FTC Targets Restaurant Fees and Surcharges
by David Klemt
Well, that didn’t take long. Less than two months after asking for the public’s input, the Federal Trade Commission is proposing legislation targeting additional fees and surcharges.
The proposed rule is known as the “Unfair or Deceptive Fees” rule. As one may imagine, the FTC is going after hidden and so-called “junk” fees.
As it stands, according to multiple outlets, this rule would prohibit restaurant and bar operators from surcharges that are commonplace. For example, larger-party fees, delivery surcharges, and even credit card processing charges would be banned by the rule.
Instead, operators would be compelled to list total prices on menus, whether for goods or services. Further, the FTC is directing operators to provide larger groups with “larger group” menus. These separate menus would show total prices calculated to include any surcharges.
Even further, it’s being reported that the FTC is also addressing tips. The Commission’s rule directs operators who charge service fees in place of tips to remove the fee and return to tipping.
Interestingly, the National Restaurant Association is reporting that the FTC never identified restaurants as a targeted industry when asking for public comments about junk fees. However, other sources claim that restaurants were indeed included when the FTC put forth the request for public feedback.
Regardless, it’s a fair statement to say that the Commission doesn’t understand restaurant operation and costs. It appears that the FTC either didn’t work with any operators when drafting these proposed rules. Or, if they did seek out restaurant operator input, they put very little stock into it.
Costing Independents
One thing that’s clear is these proposed rules will cost operators. In particular, compliance will cost independent operations, which account for nearly 70 percent of American restaurants.

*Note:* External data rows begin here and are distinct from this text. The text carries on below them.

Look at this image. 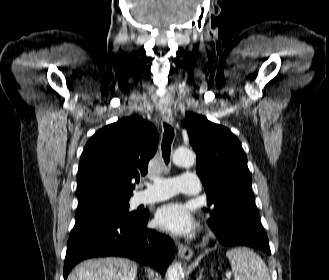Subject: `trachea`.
I'll use <instances>...</instances> for the list:
<instances>
[{
  "mask_svg": "<svg viewBox=\"0 0 329 280\" xmlns=\"http://www.w3.org/2000/svg\"><path fill=\"white\" fill-rule=\"evenodd\" d=\"M173 138H174L173 128L169 124L164 123V133H163L161 150H162L163 159L166 164L169 163L171 144H172Z\"/></svg>",
  "mask_w": 329,
  "mask_h": 280,
  "instance_id": "trachea-1",
  "label": "trachea"
}]
</instances>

According to the NRA, the cost of changing menus will cost nearly $5,000 per operator, for starters.
“The FTC doesn’t take the realities of the restaurant industry into consideration,” reads the Association’s fact sheet. “Its estimated compliance cost—$3.5 billion—would equal a cost of $4,818.27 per operator for menus alone. Small independent operators run on a 3-5% margin and make an average of $45,000/year. The cost of making this change would be approximately 10% of their total income.”
As independent operators can attest, credit card swipe fees are a dynamic cost that affects them disproportionately in comparison to their chain restaurant counterparts. Since these fees are calculated on a per-transaction basis and not fixed, adjusting menu prices to comply with the FTC’s rule puts them at a costly disadvantage.

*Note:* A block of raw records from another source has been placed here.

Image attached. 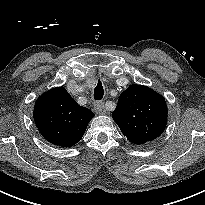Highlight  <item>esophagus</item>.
Instances as JSON below:
<instances>
[{
  "mask_svg": "<svg viewBox=\"0 0 205 205\" xmlns=\"http://www.w3.org/2000/svg\"><path fill=\"white\" fill-rule=\"evenodd\" d=\"M94 110L98 114H105L106 113L105 106H104L103 102H96L94 104Z\"/></svg>",
  "mask_w": 205,
  "mask_h": 205,
  "instance_id": "esophagus-1",
  "label": "esophagus"
}]
</instances>
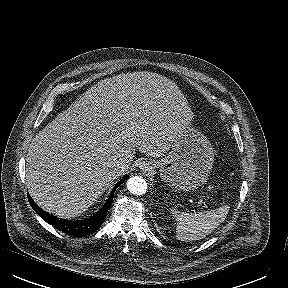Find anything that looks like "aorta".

Then there’s the simple fact that when restaurants raise prices, traffic tends to drop. When traffic drops, revenue goes with it. And when traffic and revenue drops, hours are cut back, and people lose their jobs.
Harmful Legislation
As far as I can tell, this is another example of a government agency attempting to impose rules on an industry it doesn’t understand.
When drafting legislation that affects restaurants, a group of operators and industry advocates that truly represents those who will be impacted should be impaneled. Input should be taken into thoughtful consideration before drafting rules, and drafts should be provided to the panel to receive feedback.

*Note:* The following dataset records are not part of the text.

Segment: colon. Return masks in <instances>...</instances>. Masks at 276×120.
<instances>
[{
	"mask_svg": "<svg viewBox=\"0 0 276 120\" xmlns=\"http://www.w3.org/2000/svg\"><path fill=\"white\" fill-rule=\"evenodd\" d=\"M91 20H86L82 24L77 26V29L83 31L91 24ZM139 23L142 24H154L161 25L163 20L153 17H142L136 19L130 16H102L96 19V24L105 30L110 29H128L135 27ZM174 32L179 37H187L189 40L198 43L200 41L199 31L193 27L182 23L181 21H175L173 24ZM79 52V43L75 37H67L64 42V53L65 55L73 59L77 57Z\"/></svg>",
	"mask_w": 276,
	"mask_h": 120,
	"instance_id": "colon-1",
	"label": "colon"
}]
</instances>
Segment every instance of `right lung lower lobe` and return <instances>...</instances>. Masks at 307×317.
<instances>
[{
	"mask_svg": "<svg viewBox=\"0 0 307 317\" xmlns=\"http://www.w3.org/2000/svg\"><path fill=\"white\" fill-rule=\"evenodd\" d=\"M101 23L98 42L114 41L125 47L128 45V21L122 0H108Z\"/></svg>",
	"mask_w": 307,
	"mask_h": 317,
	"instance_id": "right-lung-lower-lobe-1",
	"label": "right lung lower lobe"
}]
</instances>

Unfortunately, the past few years have made it clear that our industry has very few friends the federal government. Our lobby, such as it is, simply isn’t respected as valuable enough to warrant consideration before imposing harmful rules on the industry.
This, despite the fact restaurants and bars in America employ more than 12 million people. That’s a lot of voters too many elected lawmakers are willing to dismiss as unimportant.